Sie:er beschreibt in dem Buch, dass es einen gesellschaftlichen Pool an Wissen gibt. Bestimmtes Wissen ist einfach allgemein bekannt oder man kann zumindest leicht darauf zugreifen. Dieses Pool an Wissen wird aber ganz maßgeblich dadurch beeinflusst, dass manche Menschen mehr Einfluss haben und bestimmte Informationen wichtiger finden. Wonach geforscht wird, was gelehrt wird, was common knowledge ist, wird durch Machtstrukturen beeinflusst. Was wir wissen, mag in Bezug auf weiße, wohlhabende, gesunde, nicht behinderte, neurotypische, heterosexuelle cis Männer wohl oft stimmen, aber nicht so sehr in Bezug auf alle andere Menschen.
Beispiele: In dem Buch "Unsichtbare Frauen" von Caroline Criado-Perez wird ausführlich darauf eingegangen, wo Frauen überall vergessen werden. Crashtest-Puppen haben eine durchschnittliche Männergröße, Möbel und Geräte sind für einen durchschnittlichen cis Männerkörper ausgelegt, Temperaturen in Büroräumen sind so eingestellt, dass sie für einen durchschnittlichen cis Männerkörper angenehm sind etc. Aus meinem eigenen Interessensgebiet kann ich berichten, dass lange Zeit viele sportwissenschaftliche Studien nur an cis Männern durchgeführt wurden. Das heißt, Trainings- und Ernährungspläne sind/waren auf durchschnittliche cis Männerkörper ausgerichtet.27 Medizin und Psychologie scheinen auch einige Symptome bei afab28 nicht richtig einschätzen zu können. So ist es für afab zum Beispiel sehr viel schwieriger, eine Autismus-Diagnose zu bekommen, weil weiblich sozialisierte Personen andere Symptome zeigen als männlich sozialisierte Personen.
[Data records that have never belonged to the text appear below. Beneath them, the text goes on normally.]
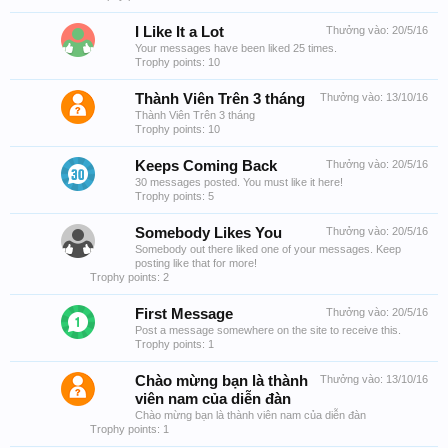
I Like It a Lot
Thưởng vào:
20/5/16
Your messages have been liked 25 times.
Trophy points: 10
Thành Viên Trên 3 tháng
Thưởng vào:
13/10/16
Thành Viên Trên 3 tháng
Trophy points: 10
Keeps Coming Back
Thưởng vào:
20/5/16
30 messages posted. You must like it here!
Trophy points: 5
Somebody Likes You
Thưởng vào:
20/5/16
Somebody out there liked one of your messages. Keep
posting like that for more!
Trophy points: 2
First Message
Thưởng vào:
20/5/16
Post a message somewhere on the site to receive this.
Trophy points: 1
Chào mừng bạn là thành
Thưởng vào:
13/10/16
viên nam của diễn đàn
Chào mừng bạn là thành viên nam của diễn đàn
Trophy points: 1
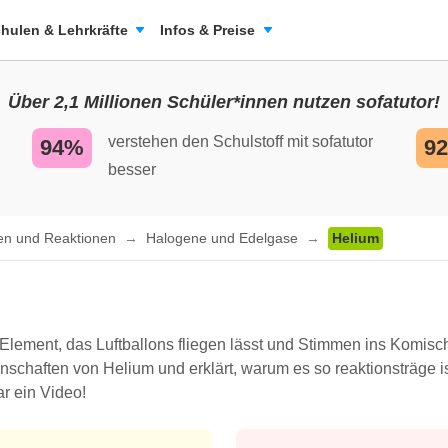
hulen & Lehrkräfte
Infos & Preise
Über 2,1 Millionen Schüler*innen nutzen sofatutor!
verstehen den Schulstoff mit sofatutor
94%
9
besser
ten und Reaktionen
Halogene und Edelgase
Helium
lement, das Luftballons fliegen lässt und Stimmen ins Komische 
chaften von Helium und erklärt, warum es so reaktionsträge ist
r ein Video!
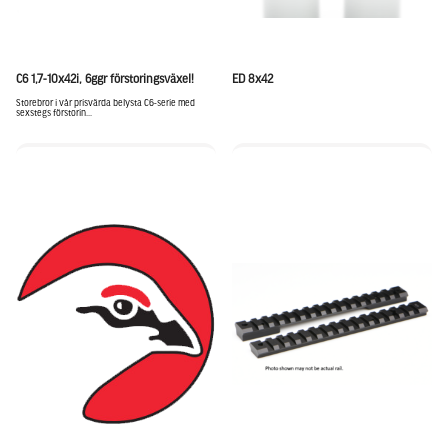
C6 1,7-10x42i, 6ggr förstoringsväxel!
ED 8x42
Storebror i vår prisvärda belysta C6-serie med
sexstegs förstorin...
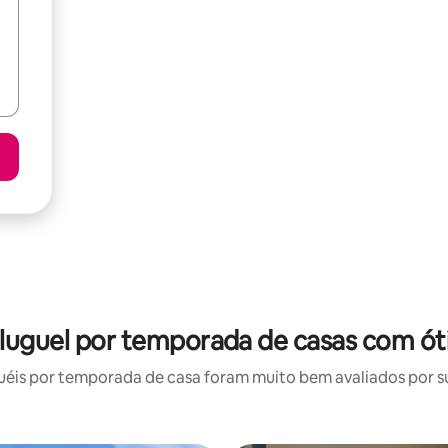
aluguel por temporada de casas com ót
éis por temporada de casa foram muito bem avaliados por sua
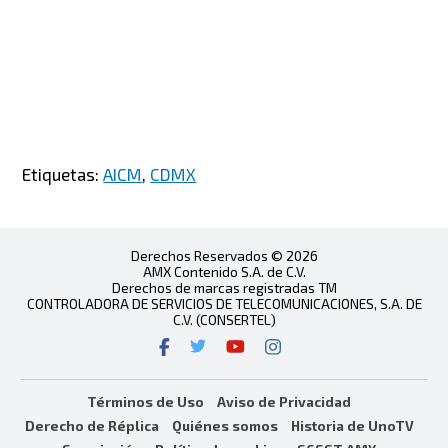
Etiquetas:
AICM
,
CDMX
Derechos Reservados © 2026
AMX Contenido S.A. de C.V.
Derechos de marcas registradas TM
CONTROLADORA DE SERVICIOS DE TELECOMUNICACIONES, S.A. DE
C.V. (CONSERTEL)
Términos de Uso
Aviso de Privacidad
Derecho de Réplica
Quiénes somos
Historia de UnoTV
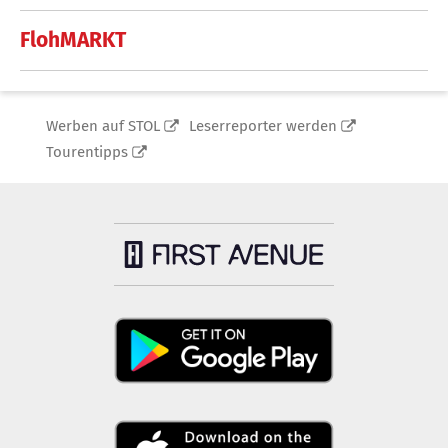
FlohMARKT
Werben auf STOL
Leserreporter werden
Tourentipps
Auch BIPoC haben es bei Diagnosen schwerer, beziehungsweise kursierten lange Zeit viele Falschinformationen über angebliche medizinische Unterschiede zwischen nicht-weißen und weißen Menschen. Es wurde zum Beispiel lange Zeit angenommen, dass Schwarze Menschen dickere Haut haben - was falsch ist. Es gibt unzählige Beispiele, die zeigen, dass unser Wissen sehr verzerrt ist. Es geht so weit, dass es sogar für bestimmte Phänomene einfach lange Zeit keine Wörter gab. Vermutlich fehlen uns auch heute noch viele Begriffe.
Es gab etwa lange nicht den Ausdruck "sexuelle Belästigung". Erst nachdem sich einige Frauen öfter in Kreisen trafen und über ihre Erfahrungen redeten und feststellten, dass sie alle bestimmte Erfahrungen teilen, haben sie sich ein Wort für diese Erfahrungen überlegt und konnten dann sinnvoll darüber reden.29
Ein anderes Beispiel ist Postpartale Depression. Früher (zum Teil auch heute noch) wurde Menschen, die darunter litten, einfach vorgeworfen, "Rabenmütter" zu sein, schlechte Menschen zu sein, nicht mehr zurechenbar zu sein. Erst 1994 hat man eingesehen, dass Postpartale Depression ein ziemlich verbreitetes Phänomen ist, unter dem viele Menschen leiden.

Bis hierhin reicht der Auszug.